Separadas por quase dois séculos, as histórias de Elen e de Machado se cruzam em um lugar: a zona portuária do Rio de Janeiro, berço dos morros do Livramento, onde nasceu o escritor, e da Providência, considerada a favela mais antiga do Brasil, onde a pedagoga viveu por 28 anos. Elen foi uma das conferencistas que encerraram no início de fevereiro a Ocupação Machado de Assis, no Itaú Cultural, em São Paulo.
Para além de examinar o legado machadiano na literatura, a mostra buscou "enfatizar a negritude do homenageado". É um trabalho de revisão histórica. À medida em que se celebrizava, Machado foi passando por um processo de branqueamento social, a ponto de sua certidão de óbito classificá-lo como branco.

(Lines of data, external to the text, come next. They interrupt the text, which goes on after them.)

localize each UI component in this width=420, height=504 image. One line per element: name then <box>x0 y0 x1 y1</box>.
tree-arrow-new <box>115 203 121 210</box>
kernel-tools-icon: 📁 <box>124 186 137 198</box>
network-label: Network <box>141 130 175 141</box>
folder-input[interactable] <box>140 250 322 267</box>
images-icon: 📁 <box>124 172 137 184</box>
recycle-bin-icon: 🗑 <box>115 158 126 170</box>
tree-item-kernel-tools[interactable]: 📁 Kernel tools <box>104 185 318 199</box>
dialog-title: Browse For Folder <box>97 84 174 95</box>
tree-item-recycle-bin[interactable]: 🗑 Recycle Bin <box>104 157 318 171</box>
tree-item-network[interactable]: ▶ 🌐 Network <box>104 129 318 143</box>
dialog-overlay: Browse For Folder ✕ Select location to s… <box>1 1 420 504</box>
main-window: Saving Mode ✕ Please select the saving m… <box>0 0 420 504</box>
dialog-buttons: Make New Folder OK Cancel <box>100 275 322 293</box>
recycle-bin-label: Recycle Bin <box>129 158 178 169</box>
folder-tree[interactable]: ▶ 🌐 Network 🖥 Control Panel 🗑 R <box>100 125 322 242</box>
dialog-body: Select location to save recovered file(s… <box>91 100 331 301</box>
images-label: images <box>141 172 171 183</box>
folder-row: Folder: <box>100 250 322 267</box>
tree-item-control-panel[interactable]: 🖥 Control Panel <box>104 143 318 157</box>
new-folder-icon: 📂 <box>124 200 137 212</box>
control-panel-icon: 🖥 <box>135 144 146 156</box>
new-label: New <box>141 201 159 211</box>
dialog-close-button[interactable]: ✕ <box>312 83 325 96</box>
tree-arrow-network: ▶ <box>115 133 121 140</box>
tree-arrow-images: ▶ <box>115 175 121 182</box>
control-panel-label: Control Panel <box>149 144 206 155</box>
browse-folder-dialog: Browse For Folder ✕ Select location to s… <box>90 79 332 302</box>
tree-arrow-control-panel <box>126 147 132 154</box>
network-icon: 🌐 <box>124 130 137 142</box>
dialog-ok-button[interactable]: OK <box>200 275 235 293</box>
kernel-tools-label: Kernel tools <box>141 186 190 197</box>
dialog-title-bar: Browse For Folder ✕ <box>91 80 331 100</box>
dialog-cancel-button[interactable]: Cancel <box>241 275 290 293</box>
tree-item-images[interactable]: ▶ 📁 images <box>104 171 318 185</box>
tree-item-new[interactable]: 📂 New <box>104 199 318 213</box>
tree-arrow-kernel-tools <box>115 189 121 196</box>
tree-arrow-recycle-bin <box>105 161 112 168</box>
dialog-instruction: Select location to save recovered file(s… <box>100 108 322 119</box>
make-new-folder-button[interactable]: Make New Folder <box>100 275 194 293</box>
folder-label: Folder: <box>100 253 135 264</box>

"Machado era negro, veio do morro e não estudou em escola formal. Ele se reconhecia como negro a partir de seus escritos, sua obra diz que ele é negro. É preciso lembrar, porém, que parte de sua produção se dá em um período pré-abolição [seu texto de estreia é a peça Desencantos, de 1861]. Machado era também um homem produzido pela sociedade de seu tempo. Precisou desenvolver estratégias para falar sobre a desigualdade social e denunciá-la", diz Elen.
A pedagoga aponta na obra machadiana alguns temas recorrentes com o recorte racial. Primeiro, a presença de pessoas negras nos textos de Machado. "Mesmo que ocupem papeis secundários, elas são retratadas, o que era algo muito difícil naquela época. O que era escrito sobre negros era pelo olhar do que os brancos fantasiavam sobre os negros", afirma.
"Outro assunto é a ridicularização da elite que importava um projeto de sociedade que pudesse imitar a Europa, presente por exemplo em Memórias Póstumas de Brás Cubas (1881). Também é possível encontrar críticas ferozes à escravidão e à sua desumanização, como em Memorial de Aires [último romance de Machado, lançado em 1908, ano de sua morte]", diz Elen.
A pedagoga aponta que esse novo olhar sobre um dos fundadores e primeiro presidente da Academia Brasileira de Letras (ABL) ainda está distante das escolas. "Só no ensino superior é que acontece esse encontro com um Machado mais crítico", afirma. "Na conferência de encerramento da Ocupação, apresentei um vídeo em que adolescentes imaginam como era Machado de Assis e a maioria diz que ele era branco. No imaginário coletivo, o intelectual é uma pessoa branca, a pessoa preta não se vê nesse lugar", afirma.
Elen também argumenta que a obra de Machado aparece tardiamente na escolarização, geralmente concentrada no Ensino Médio como leitura obrigatória para o vestibular. "Pode-se falar dele desde cedo, com livros em diversos formatos que possam apresentar o autor e tendo o professor como mediador para superar as eventuais barreiras linguísticas".
"Há uma série de possibilidades de se trabalhar Machado na infância, mostrando esse menino da favela que ele foi, essa realidade que ela vai pontuar, por exemplo, em suas crônicas. Há um mar de textos voltado para a realidade social que ainda conservam a atualidade", finaliza.